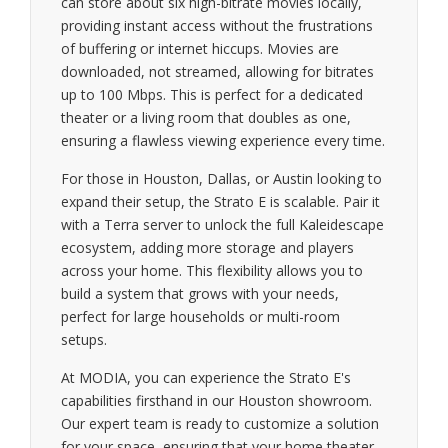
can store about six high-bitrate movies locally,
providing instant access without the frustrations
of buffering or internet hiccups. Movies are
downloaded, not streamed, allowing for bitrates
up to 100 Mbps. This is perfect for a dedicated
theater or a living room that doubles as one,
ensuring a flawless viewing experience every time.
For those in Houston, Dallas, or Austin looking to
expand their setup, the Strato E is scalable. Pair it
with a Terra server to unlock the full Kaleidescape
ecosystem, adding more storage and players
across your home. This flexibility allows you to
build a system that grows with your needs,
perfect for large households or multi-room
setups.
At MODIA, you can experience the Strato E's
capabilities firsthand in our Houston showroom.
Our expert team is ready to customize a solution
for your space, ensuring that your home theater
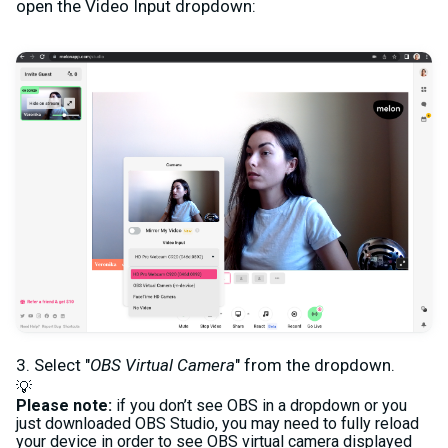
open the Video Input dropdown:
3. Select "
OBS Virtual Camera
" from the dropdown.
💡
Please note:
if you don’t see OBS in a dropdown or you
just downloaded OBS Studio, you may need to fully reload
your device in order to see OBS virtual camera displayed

...

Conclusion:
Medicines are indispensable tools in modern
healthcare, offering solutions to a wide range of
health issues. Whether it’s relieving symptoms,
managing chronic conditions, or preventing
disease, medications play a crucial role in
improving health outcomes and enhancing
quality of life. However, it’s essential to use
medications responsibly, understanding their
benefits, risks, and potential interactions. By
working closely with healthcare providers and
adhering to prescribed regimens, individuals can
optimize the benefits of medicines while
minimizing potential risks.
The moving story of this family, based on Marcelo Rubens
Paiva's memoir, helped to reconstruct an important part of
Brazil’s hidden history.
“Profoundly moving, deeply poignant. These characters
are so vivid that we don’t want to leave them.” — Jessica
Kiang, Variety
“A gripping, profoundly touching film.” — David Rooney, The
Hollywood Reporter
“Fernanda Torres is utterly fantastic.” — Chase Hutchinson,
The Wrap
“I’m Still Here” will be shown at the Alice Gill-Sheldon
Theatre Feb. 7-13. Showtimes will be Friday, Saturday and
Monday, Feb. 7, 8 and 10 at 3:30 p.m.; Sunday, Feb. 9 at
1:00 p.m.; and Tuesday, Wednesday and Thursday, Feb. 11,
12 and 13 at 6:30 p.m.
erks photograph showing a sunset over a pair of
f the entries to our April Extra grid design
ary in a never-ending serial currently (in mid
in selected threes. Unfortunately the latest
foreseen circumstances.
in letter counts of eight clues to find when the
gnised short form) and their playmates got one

WHAT IS REQUIRED:
Using the entries above, give back exactly the line containing "in letter counts", the line containing "gnised short form)", and every line between them, and nothing else.

ANSWER SECTION:
in letter counts of eight clues to find when the
gnised short form) and their playmates got one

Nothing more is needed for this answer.